Intermediateprometheusmonitoringmetricstime-seriesalertingobservabilitycncfdevopsinfrastructurekubernetes

Prometheus - Monitoring System and Time Series Database

Install and configure Prometheus, the leading open-source monitoring and alerting toolkit - covering installation, configuration, PromQL queries, alerting with Alertmanager, and common use cases.

Step 1
Overview
Prometheus is an open-source systems monitoring and alerting toolkit originally built at SoundCloud. Now a Cloud Native Computing Foundation (CNCF) project, it's one of the most popular monitoring solutions for cloud-native applications.

Key capabilities:
- Multi-dimensional data model: Time series data identified by metric name and key/value pairs
- PromQL: Powerful and flexible query language to leverage dimensionality
- No distributed storage: Single server nodes are autonomous
- Pull model: HTTP pull model for time series collection
- Service discovery: Automatic target discovery via service discovery or static configuration
- Alerting: Alertmanager for managing alerts and notifications
- Visualization: Built-in PromQL explorer and integration with Grafana
Why Prometheus:
- CNCF Graduate: Production-ready with massive community support
- Kubernetes-native: First-class support for Kubernetes monitoring
- Rich ecosystem: Thousands of exporters for various systems and services
- Flexible: Works for infrastructure, application, and business metrics
- Time-series native: Optimized for metrics with sub-second resolution
```
Official site: https://prometheus.io
GitHub: https://github.com/prometheus/prometheus (64K+ stars)
Documentation: https://prometheus.io/docs/introduction/overview/
CNCF Project: https://www.cncf.io/projects/prometheus/
```

Step 2

Quick Installation Options

Multiple installation methods available depending on your environment:

Installation options:

Docker: Quick start for development and testing
Binary: Precompiled binaries for production
Helm: Kubernetes deployment with Chart
Source: Build from source for customization
Package managers: Available for major Linux distributions

# Option 1: Docker (quick start)
docker run -d \
  --name prometheus \
  -p 9090:9090 \
  -v "$PWD/prometheus.yml:/etc/prometheus/prometheus.yml" \
  prom/prometheus:latest

# Access at http://localhost:9090

# Option 2: Binary (Linux)
wget https://github.com/prometheus/prometheus/releases/download/v2.52.0/prometheus-2.52.0.linux-amd64.tar.gz
tar xvfz prometheus-2.52.0.linux-amd64.tar.gz
cd prometheus-2.52.0.linux-amd64
./prometheus --config.file=prometheus.yml --web.listen-address=:9090

# Option 3: Homebrew (macOS)
brew install prometheus
brew services start prometheus

# Option 4: APT (Debian/Ubuntu)
wget https://apt.kitops.io/debian/cloudkit-release-jammy.deb
dpkg -i cloudkit-release-jammy.deb
apt update
apt install prometheus

# Option 5: Helm (Kubernetes)
helm repo add prometheus-community https://prometheus-community.github.io/helm-charts
helm install prometheus prometheus-community/prometheus

# Verify installation
curl http://localhost:9090/-/healthy
# Output: OK

Step 3

Building from Source

Build Prometheus from source for the latest features or custom configurations.

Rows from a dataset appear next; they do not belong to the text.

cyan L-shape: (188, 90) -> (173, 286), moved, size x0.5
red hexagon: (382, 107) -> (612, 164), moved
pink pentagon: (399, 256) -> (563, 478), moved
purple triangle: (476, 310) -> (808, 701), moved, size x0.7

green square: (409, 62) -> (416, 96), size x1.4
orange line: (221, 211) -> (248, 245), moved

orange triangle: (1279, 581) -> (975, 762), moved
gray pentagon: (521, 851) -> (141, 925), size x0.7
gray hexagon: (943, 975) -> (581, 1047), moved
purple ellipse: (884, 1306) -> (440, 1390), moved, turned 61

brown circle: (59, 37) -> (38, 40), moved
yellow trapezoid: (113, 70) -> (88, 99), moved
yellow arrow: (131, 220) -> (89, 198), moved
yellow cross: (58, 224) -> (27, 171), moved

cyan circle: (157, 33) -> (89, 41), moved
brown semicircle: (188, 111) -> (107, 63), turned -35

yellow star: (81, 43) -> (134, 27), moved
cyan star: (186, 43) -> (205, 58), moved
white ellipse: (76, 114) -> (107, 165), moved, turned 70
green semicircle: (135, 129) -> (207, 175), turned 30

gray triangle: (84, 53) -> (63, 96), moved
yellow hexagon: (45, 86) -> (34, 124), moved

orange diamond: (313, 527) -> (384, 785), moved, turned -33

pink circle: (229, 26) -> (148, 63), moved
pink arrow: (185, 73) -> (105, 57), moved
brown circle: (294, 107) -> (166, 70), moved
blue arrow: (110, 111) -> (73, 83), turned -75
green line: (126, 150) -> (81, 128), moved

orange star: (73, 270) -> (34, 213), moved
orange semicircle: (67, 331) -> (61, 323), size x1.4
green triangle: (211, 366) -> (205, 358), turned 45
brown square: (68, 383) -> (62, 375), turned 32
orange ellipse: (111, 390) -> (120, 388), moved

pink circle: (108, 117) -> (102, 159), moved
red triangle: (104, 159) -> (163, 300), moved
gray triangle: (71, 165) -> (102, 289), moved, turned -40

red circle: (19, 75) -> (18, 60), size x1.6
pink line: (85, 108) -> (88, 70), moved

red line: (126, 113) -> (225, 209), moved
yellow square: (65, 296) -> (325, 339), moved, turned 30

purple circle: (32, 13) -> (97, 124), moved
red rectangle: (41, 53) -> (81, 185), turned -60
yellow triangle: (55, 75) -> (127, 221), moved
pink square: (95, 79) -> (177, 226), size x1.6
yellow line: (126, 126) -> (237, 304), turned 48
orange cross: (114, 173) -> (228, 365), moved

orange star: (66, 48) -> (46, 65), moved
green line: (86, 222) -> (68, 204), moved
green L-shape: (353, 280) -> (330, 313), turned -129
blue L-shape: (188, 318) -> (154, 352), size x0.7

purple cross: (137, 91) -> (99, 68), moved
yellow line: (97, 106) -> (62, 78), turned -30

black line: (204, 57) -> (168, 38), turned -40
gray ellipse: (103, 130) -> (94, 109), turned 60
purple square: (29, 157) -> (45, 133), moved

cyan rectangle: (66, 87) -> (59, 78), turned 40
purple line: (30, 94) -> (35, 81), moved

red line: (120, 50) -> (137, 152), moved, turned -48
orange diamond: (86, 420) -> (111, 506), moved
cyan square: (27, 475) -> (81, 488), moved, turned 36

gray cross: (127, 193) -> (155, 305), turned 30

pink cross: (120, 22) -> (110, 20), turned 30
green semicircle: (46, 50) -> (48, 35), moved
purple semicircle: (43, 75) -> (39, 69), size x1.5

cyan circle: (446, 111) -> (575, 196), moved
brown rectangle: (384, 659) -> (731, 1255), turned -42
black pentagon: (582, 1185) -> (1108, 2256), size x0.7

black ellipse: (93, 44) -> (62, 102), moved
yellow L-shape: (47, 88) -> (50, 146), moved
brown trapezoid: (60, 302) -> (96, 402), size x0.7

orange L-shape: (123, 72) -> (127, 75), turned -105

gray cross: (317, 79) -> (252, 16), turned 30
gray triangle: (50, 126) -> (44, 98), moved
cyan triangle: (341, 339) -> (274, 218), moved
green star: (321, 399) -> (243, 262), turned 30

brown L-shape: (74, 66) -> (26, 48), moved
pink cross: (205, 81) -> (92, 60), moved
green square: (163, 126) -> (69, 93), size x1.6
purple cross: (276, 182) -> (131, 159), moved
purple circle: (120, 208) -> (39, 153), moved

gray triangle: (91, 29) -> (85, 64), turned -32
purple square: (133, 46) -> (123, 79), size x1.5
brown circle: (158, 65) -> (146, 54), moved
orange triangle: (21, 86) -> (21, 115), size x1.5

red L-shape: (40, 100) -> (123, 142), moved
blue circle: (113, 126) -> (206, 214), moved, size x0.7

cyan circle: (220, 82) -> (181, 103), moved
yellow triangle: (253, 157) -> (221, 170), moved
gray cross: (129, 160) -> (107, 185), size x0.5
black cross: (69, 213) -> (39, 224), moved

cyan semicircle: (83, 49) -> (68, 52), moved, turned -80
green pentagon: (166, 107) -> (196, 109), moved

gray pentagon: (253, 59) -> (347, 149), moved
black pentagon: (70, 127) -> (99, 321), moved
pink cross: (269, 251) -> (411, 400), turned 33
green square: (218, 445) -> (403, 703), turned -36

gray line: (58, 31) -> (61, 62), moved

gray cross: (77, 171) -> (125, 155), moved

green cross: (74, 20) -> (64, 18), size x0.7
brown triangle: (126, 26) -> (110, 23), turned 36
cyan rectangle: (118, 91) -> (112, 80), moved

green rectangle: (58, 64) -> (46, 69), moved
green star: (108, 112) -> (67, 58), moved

This requires Go, Node.js, and npm.

Prerequisites:

Go: Version specified in go.mod or greater
Node.js: Version specified in .nvmrc or greater
npm: Version 10 or greater

# Install dependencies (Ubuntu/Debian)
sudo apt update
sudo apt install -y git gcc g++ make wget curl

# Install Go (version from go.mod)
wget https://go.dev/dl/go1.22.0.linux-amd64.tar.gz
sudo tar -C /usr/local -xzf go1.22.0.linux-amd64.tar.gz
export PATH=$PATH:/usr/local/go/bin

# Install Node.js and npm
wget https://nodejs.org/dist/v20.10.0/node-v20.10.0-linux-x64.tar.xz
tar -xf node-v20.10.0-linux-x64.tar.xz
sudo mv node-v20.10.0-linux-x64 /usr/local/node
sudo ln -s /usr/local/node/bin/node /usr/local/bin/node
sudo ln -s /usr/local/node/bin/npm /usr/local/bin/npm

# Clone repository
git clone https://github.com/prometheus/prometheus.git
cd prometheus

# Build with web assets
make build

# Run Prometheus
./prometheus --config.file=prometheus.yml

# Verify
curl http://localhost:9090/-/healthy
# Output: OK

Step 4

Basic Configuration

Prometheus uses a YAML configuration file to define global settings, alerting, and scraping jobs.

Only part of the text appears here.